Drmanac was just 29 when, as a doctoral candidate at the Institute of Molecular Genetics and Genetic Engineering in Belgrade, Yugoslavia, he invented sequencing by hybridization — a technique that rapidly assesses gene sequences by probing their binding sites with oligonucleotide arrays. Ever since, Drmanac confesses, he has averaged 12 hours a day, seven days a week consumed in thought about how to improve the technology.

To be sure, Drmanac's journey from researcher in a communist country laboratory to principal stockholder in a 260-person Silicon Valley biotech company is the stuff of American dreams. It's just a good thing he is tenacious.

It was at an international scientific meeting in Slovenia in 1987 when Drmanac described his DNA sequencing method to an American scientist who, in turn, encouraged him to submit a grant proposal to the US Department of Energy. Lo and behold, the DOE, which was seeking technologies to support its fledgling Human Genome Project, awarded Drmanac's lab $150,000.

Three years later, instead of extending the grant, the DOE invited Drmanac, his wife, and their team of nine scientists to continue their research at Argonne National Laboratory. The timing was serendipitous. Within three months of the Drmanacs's arrival in the US with their twin children, war broke out in Slovenia. 'If it had been three months later, we would probably still be in Yugoslavia,' he says.

In Chicago, Drmanac hooked up with patent attorney Lewis Gruber who helped him and his coinventor Radomir Crkvenjakov file a patent application for sequencing by hybridization. The procedure was new territory for the Yugoslavians. Recalls Drmanac: 'In Belgrade, when I mentioned to people that I want to file a patent, they said, Patent in molecular biology? What do you need patent for?' His is still the only patent held by the institute, which today is a major shareholder in Hyseq.

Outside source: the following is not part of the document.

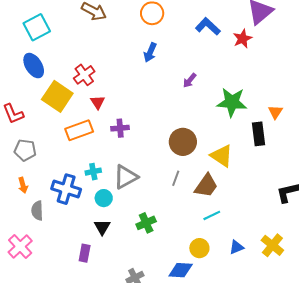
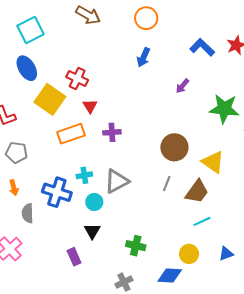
blue L-shape: (208, 26) -> (202, 47), moved
red cross: (84, 75) -> (77, 78), turned -30
green cross: (146, 223) -> (136, 246), moved, turned 36
purple rectangle: (85, 253) -> (74, 257), turned -36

Drmanac wasn't dissuaded. 'I had a feeling that it must be useful because we have to sequence genomes,' he says. Gruber must have seen promise in Drmanac's invention too: He persuaded him to go into business. They incorporated Hyseq in 1992.

There's no doubt Drmanac's technology has been fruitful for Hyseq. The company has used the method to process more than 20 million cDNA libraries and discover some 5,000 rarely expressed genes. Sequencing by hybridization is so central to the business that email domains there are @sbh.com rather than @hyseq.

But Drmanac's dream — that the rest of the genomics universe sees the beauty of his invention — has yet to be realized. Since 1997, Hyseq has been hung up in patent battles with Affymetrix. And a deal struck the same year with PE aimed at large scale commercialization of sequencing by hybridization chips has yet to go anywhere. Drmanac is eternally optimistic. He predicts that someday SBH will be used to sequence the genome of every newborn baby. No one can call him a quitter.